1 Reply Latest reply on Jul 17, 2018 2:26 PM by Deepak Rai

    Averaging After Counting - LOD?

    Kyle Arvila

      Hello all,

       

      I have a bit of a conundrum that I was hoping to solve with Level of Detail expressions, but I'm really having a hard time figuring out where to anchor/set the level (or knowing whether it's actually possible).
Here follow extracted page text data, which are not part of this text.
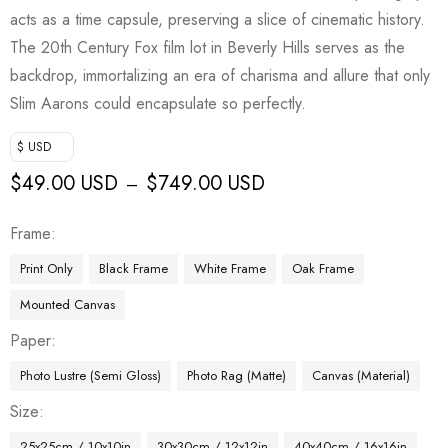
acts as a time capsule, preserving a slice of cinematic history.
The 20th Century Fox film lot in Beverly Hills serves as the
backdrop, immortalizing an era of charisma and allure that only
Slim Aarons could encapsulate so perfectly.
$ USD
$
49.00 USD
$
749.00 USD
–
Frame
Print Only
Black Frame
White Frame
Oak Frame
Mounted Canvas
Paper
Photo Lustre (Semi Gloss)
Photo Rag (Matte)
Canvas (Material)
Size
25x25cm / 10x10in
30x30cm / 12x12in
40x40cm / 16x16in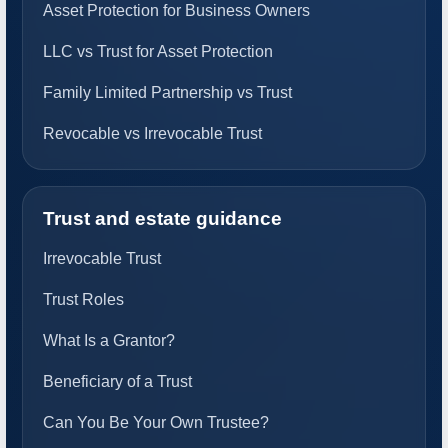
Asset Protection for Business Owners
LLC vs Trust for Asset Protection
Family Limited Partnership vs Trust
Revocable vs Irrevocable Trust
Trust and estate guidance
Irrevocable Trust
Trust Roles
What Is a Grantor?
Beneficiary of a Trust
Can You Be Your Own Trustee?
Hopefully one of you can at least point me in the right direction - thank you in advance!!!!

       

      So, what I am setting out to do is

      1. Display the total number of times (COUNT) each phrase appears and trend them over time (at the 'quarter' level)

      and

      2. Also display (or at least know/calculate/have available) the AVERAGE COUNT for each phrase, at the quarter level, across the entire data set.

       

      The problem I am running into is that, in order to get the answer to 1 (I already have), I have to COUNT (Category), which aggregates it. I am having trouble averaging this correctly at the quarter level to end up with the average number of times each phrase appears in any given quarter. I've included a (large, sorry - couldn't figure out how to attach a file) table with sample data.

       

      The result of the averaging I want to do should be 5.25 for Jelly and 4.75 for Peanut Butter, and then I should be able to display the times that each one occurs per quarter. The actual data set is more complicated; I would like to compare the categories after being filtered by my coworkers to the enterprise-wide data (#2 from above).

       

         

      TypeDate
      Jelly1/15/2016
      Peanut Butter1/16/2016
      Jelly1/17/2016
      Peanut Butter1/18/2016
      Jelly1/19/2016
      Peanut Butter1/20/2016
      Jelly1/21/2016
      Jelly1/22/2016
      Peanut Butter1/23/2016
      Jelly4/15/2016
      Peanut Butter4/16/2016
      Jelly4/17/2016
      Peanut Butter4/18/2016
      Jelly4/19/2016
      Jelly4/20/2016
      Jelly4/21/2016
      Jelly4/22/2016
      Peanut Butter4/23/2016
      Jelly4/24/2016
      Jelly7/15/2016
      Peanut Butter7/16/2016
      Peanut Butter7/17/2016
      Peanut Butter7/18/2016
      Peanut Butter7/19/2016
      Peanut Butter7/20/2016
      Peanut Butter7/21/2016
      Jelly7/22/2016
      Peanut Butter7/23/2016
      Peanut Butter7/24/2016
      Jelly10/15/2016
      Peanut Butter10/16/2016
      Peanut Butter10/17/2016
      Peanut Butter10/18/2016
      Jelly10/19/2016
      Jelly10/20/2016
      Jelly10/21/2016
      Peanut Butter10/22/2016
      Jelly10/23/2016
      Peanut Butter10/24/2016
      Jelly1/15/2017
      Jelly1/16/2017
      Jelly1/17/2017
      Jelly1/18/2017
      Peanut Butter1/19/2017
      Jelly1/20/2017
      Jelly1/21/2017
      Jelly1/22/2017
      Jelly1/23/2017
      Jelly1/24/2017
      Jelly4/15/2017
      Peanut Butter4/16/2017
      Peanut Butter4/17/2017
      Jelly4/18/2017
      Jelly4/19/2017
      Jelly4/20/2017
      Peanut Butter4/21/2017
      Peanut Butter4/22/2017
      Peanut Butter4/23/2017
      Peanut Butter4/24/2017
      Jelly7/15/2017
      Jelly7/16/2017
      Jelly7/17/2017
      Peanut Butter7/18/2017
      Jelly7/19/2017
      Peanut Butter7/20/2017
      Peanut Butter7/21/2017
      Peanut Butter7/22/2017
      Jelly7/23/2017
      Peanut Butter7/24/2017
      Peanut Butter10/15/2017
      Peanut Butter10/16/2017
      Jelly10/17/2017
      Peanut Butter10/18/2017
      Jelly10/19/2017
      Jelly10/20/2017
      Jelly10/21/2017
      Peanut Butter10/22/2017
      Jelly10/23/2017
      Peanut Butter10/24/2017

       

      Any information/insight would be extremely helpful! Thank you!